• [Assignment]: Copy exactly the stretch of data below from the line with "Identify the click" through the line with "Your email address", including both of those lines.

• [Data for this exercise]:
○ ○ ○ ○ ○
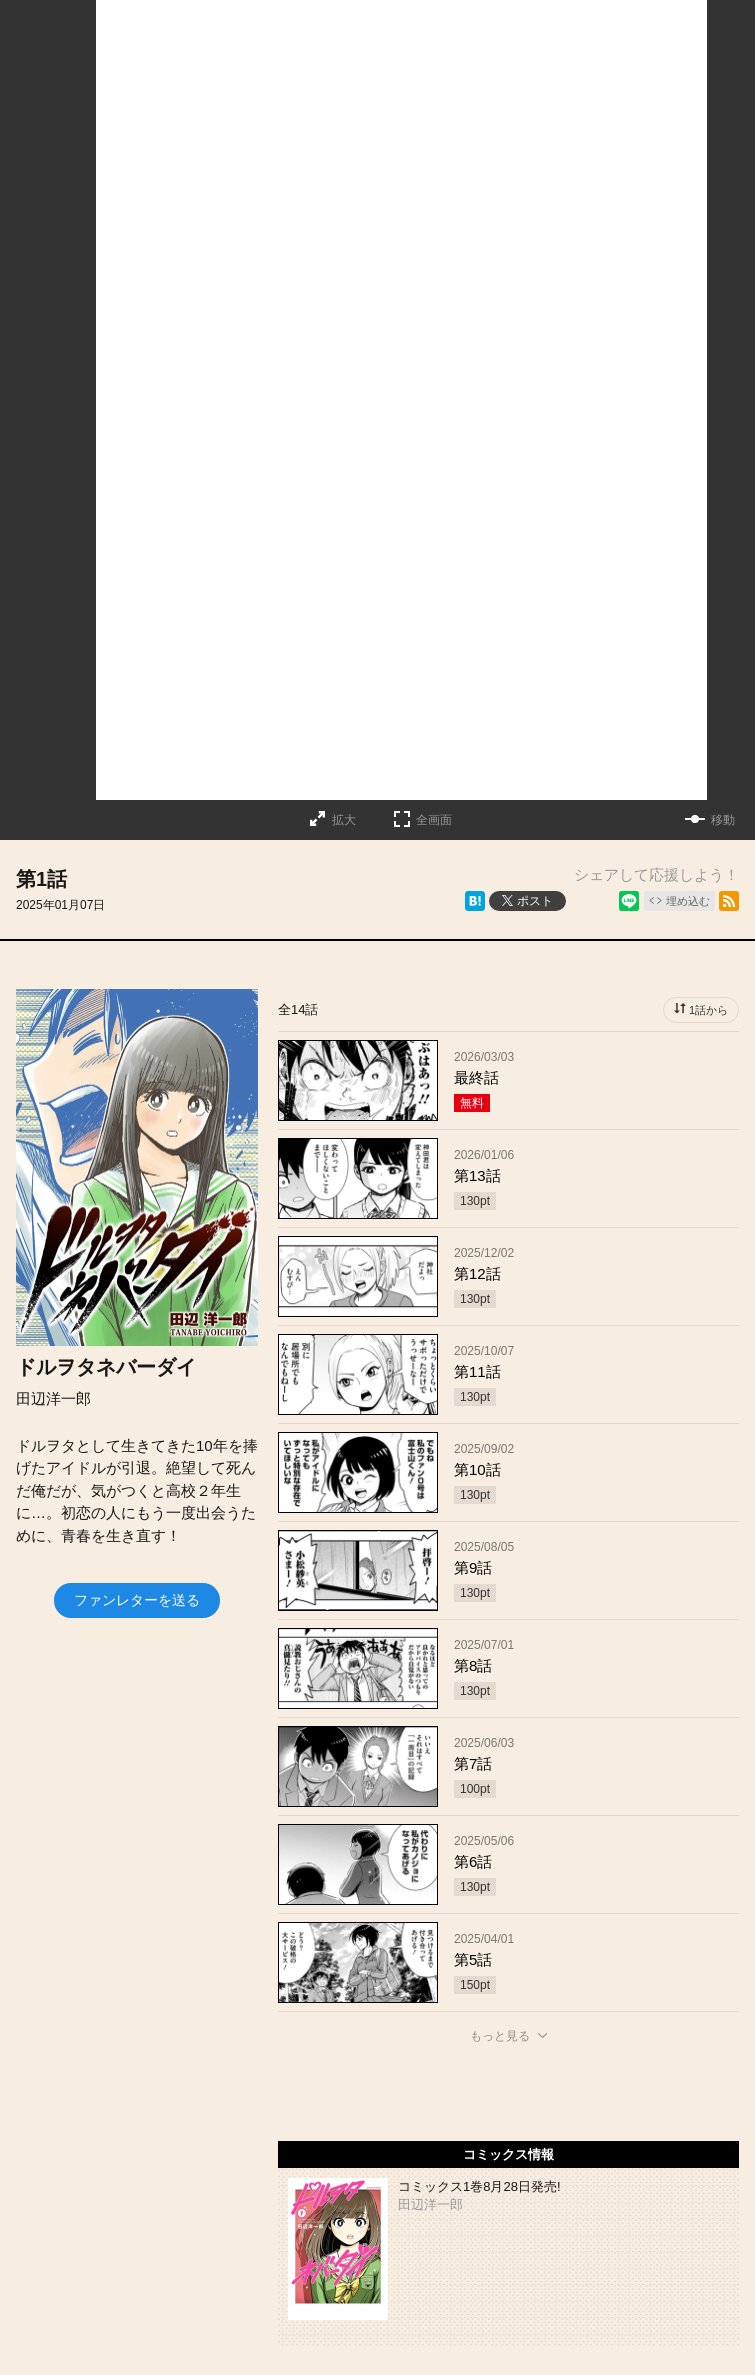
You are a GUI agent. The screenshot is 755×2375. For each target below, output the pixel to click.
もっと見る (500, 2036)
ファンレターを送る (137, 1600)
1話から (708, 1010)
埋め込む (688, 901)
○ ○ ○ ○ ○
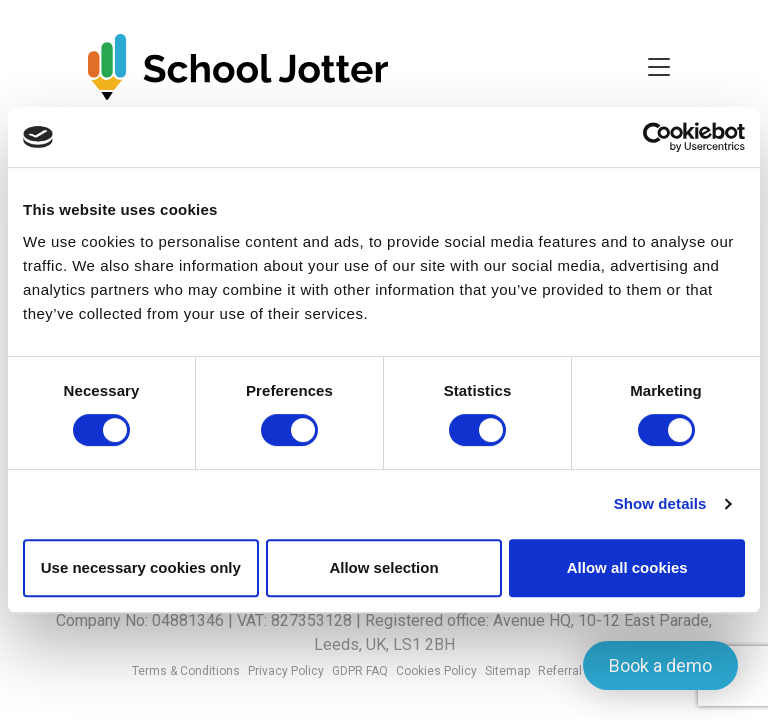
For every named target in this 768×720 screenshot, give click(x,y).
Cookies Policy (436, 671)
○ ○ ○ ○ ○
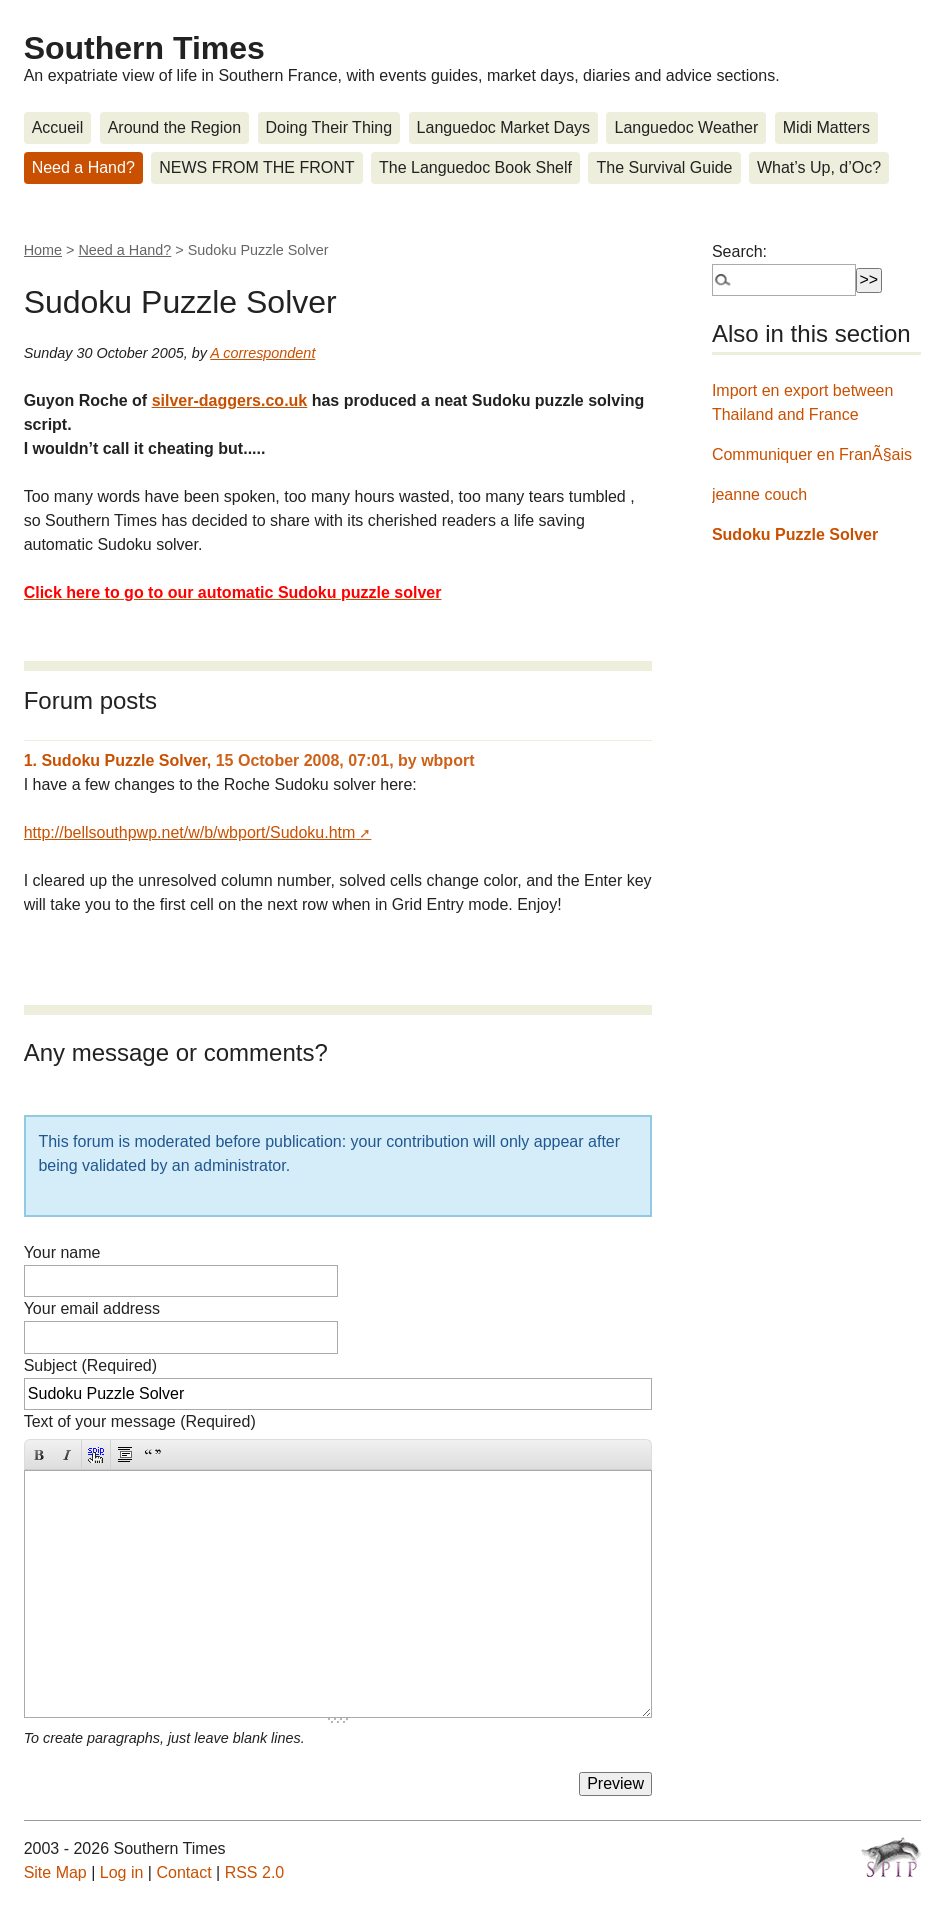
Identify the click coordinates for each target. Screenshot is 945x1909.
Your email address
○ ○ ○ ○ ○
• [Exercise output]:
Identify the click coordinates for each target. Screenshot is 945x1909.
Your email address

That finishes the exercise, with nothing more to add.